DATA SHOWN Start Marker

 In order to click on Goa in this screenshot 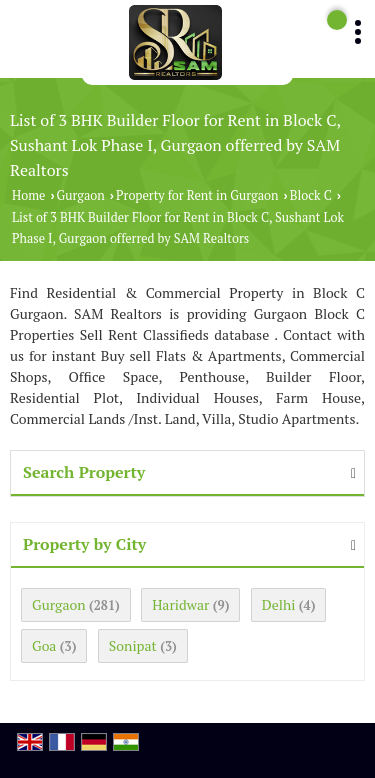, I will do `click(44, 645)`.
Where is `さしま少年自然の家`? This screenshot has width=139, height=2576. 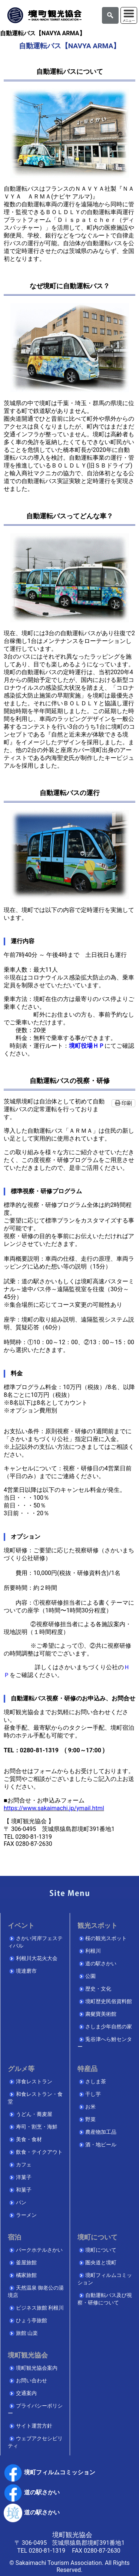
さしま少年自然の家 is located at coordinates (108, 2027).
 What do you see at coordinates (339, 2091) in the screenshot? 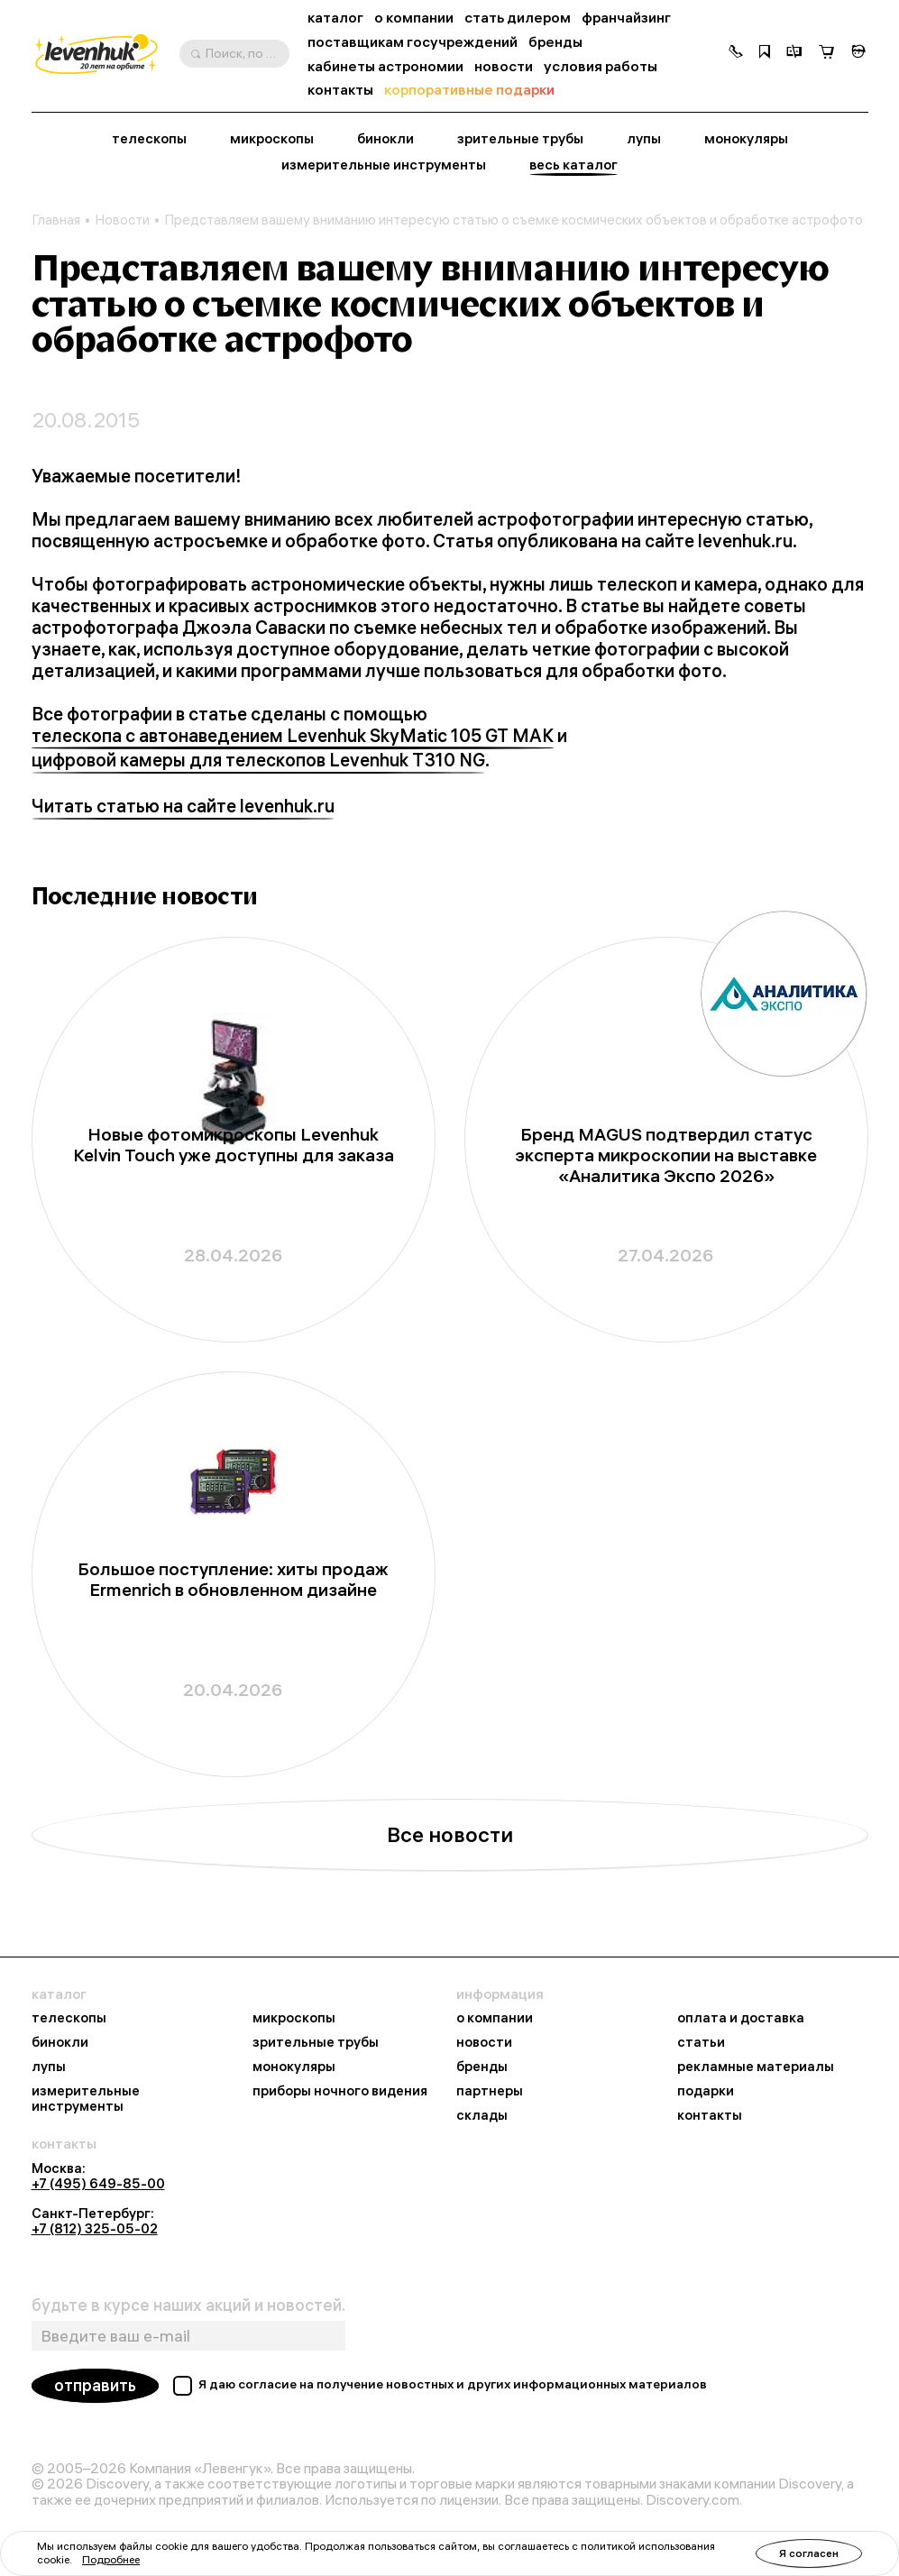
I see `приборы ночного видения` at bounding box center [339, 2091].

DATA SHOWN End Marker

== WORK TASK ==
With pictures excluded, copy exactly the lines from the line containing "What do you" through the last line of the listing above, both ends included.

== WORKED SOLUTION ==
 What do you see at coordinates (339, 2091) in the screenshot? 
I see `приборы ночного видения` at bounding box center [339, 2091].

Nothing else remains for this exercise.